Problem details:
Repeat the records below exactly from the line containing "high-waisted skirts or" to the line containing "may be his chance. The Lakers will", taking in both of those lines. Drop the pictures.

--

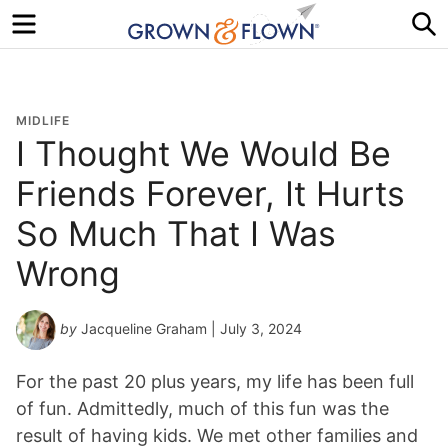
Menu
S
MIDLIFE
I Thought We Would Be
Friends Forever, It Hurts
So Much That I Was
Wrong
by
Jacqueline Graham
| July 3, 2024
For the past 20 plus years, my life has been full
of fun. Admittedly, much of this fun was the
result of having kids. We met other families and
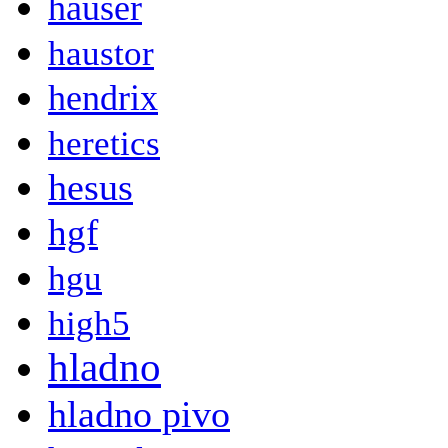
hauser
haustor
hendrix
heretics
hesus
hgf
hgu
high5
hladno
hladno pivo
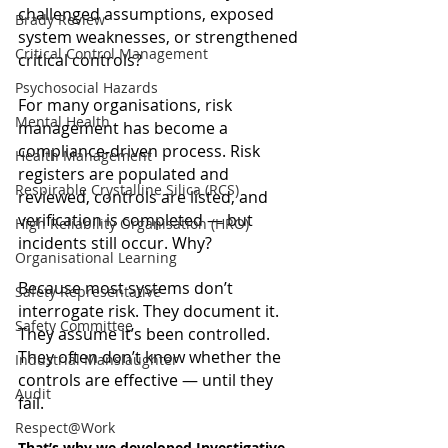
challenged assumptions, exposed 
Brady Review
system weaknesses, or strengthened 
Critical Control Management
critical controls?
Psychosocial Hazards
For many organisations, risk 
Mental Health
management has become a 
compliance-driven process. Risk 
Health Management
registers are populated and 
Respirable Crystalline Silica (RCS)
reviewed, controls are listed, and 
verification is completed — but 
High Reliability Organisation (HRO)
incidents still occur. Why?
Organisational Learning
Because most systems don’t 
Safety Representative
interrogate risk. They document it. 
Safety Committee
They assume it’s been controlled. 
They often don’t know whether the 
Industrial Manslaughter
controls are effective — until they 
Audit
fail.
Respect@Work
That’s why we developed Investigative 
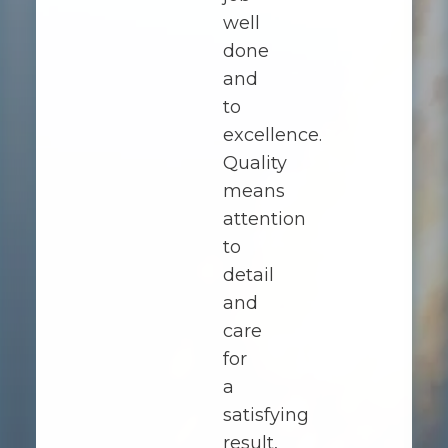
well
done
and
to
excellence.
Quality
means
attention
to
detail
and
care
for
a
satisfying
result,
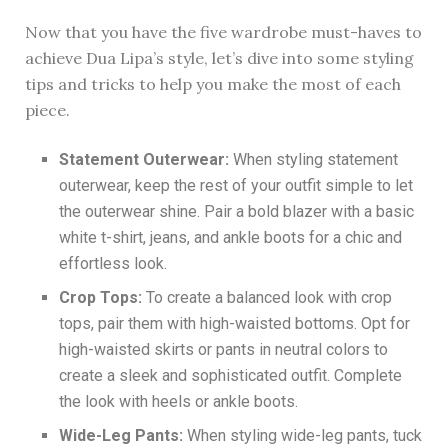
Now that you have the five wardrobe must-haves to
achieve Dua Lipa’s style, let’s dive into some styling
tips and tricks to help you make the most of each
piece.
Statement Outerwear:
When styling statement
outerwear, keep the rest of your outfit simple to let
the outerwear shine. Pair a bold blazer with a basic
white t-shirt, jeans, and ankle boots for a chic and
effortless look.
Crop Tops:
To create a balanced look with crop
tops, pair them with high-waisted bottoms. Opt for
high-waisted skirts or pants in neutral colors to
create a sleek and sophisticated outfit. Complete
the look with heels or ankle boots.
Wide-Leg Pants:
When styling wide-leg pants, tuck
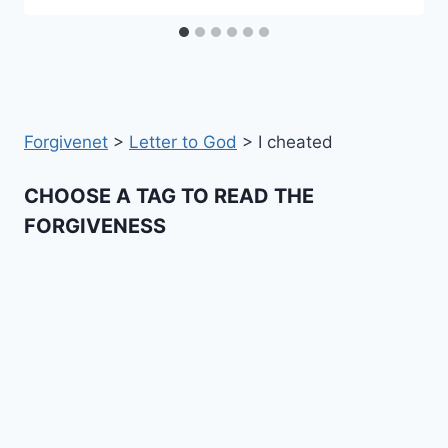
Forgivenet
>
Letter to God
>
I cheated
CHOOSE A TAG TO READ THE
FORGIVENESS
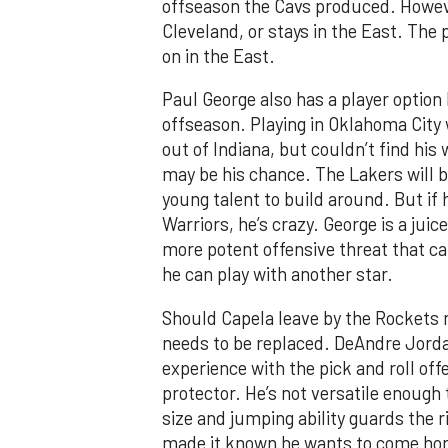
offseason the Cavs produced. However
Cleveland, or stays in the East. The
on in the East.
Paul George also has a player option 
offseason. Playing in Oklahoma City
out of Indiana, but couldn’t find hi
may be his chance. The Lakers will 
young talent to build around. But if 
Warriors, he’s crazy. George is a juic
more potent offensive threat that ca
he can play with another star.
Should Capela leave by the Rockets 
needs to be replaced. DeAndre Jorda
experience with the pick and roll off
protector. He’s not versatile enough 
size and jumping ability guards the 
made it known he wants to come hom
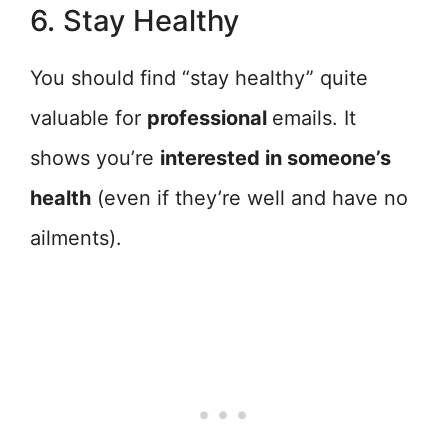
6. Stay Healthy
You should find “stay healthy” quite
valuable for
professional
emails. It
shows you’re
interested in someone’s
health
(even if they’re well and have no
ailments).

--

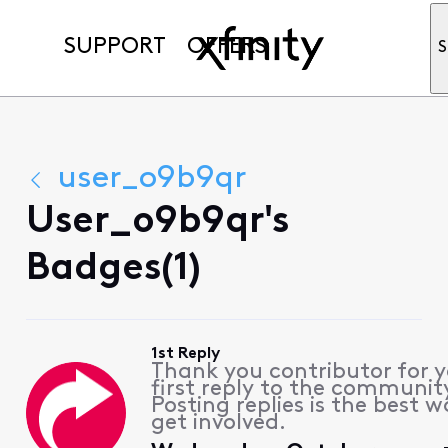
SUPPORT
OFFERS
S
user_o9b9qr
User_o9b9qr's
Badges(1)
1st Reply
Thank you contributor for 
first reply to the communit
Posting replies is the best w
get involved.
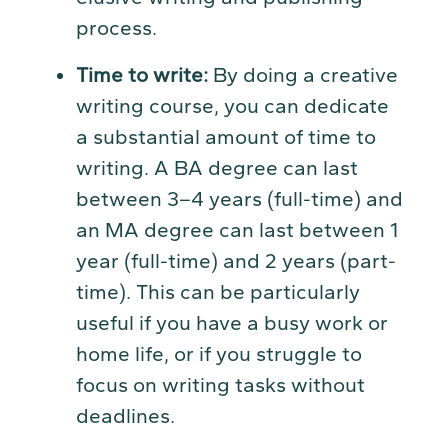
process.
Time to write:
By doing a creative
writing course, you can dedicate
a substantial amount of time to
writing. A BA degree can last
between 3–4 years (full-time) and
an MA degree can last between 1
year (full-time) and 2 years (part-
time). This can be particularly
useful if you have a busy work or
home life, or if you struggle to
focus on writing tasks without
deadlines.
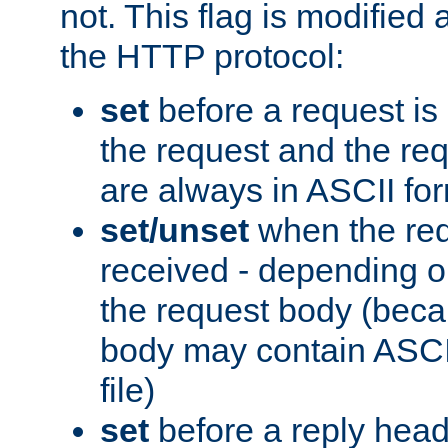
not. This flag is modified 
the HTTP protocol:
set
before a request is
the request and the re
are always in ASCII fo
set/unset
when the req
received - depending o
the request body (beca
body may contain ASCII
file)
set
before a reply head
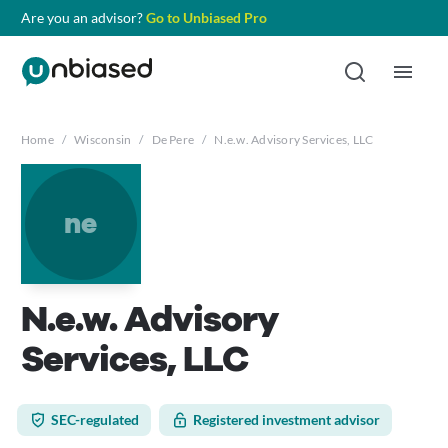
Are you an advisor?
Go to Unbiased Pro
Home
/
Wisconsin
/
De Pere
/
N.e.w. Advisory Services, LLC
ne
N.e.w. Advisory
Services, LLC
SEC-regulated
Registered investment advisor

--

Output:
high-waisted skirts or pants in neutral colors to
create a sleek and sophisticated outfit. Complete
the look with heels or ankle boots.
Wide-Leg Pants:
When styling wide-leg pants, tuck
Forgivenet
>
Letter to God
>
I cheated
CHOOSE A TAG TO READ THE
FORGIVENESS
offseason the Cavs produced. However
Cleveland, or stays in the East. The
on in the East.
Paul George also has a player option 
offseason. Playing in Oklahoma City
out of Indiana, but couldn’t find hi
may be his chance. The Lakers will 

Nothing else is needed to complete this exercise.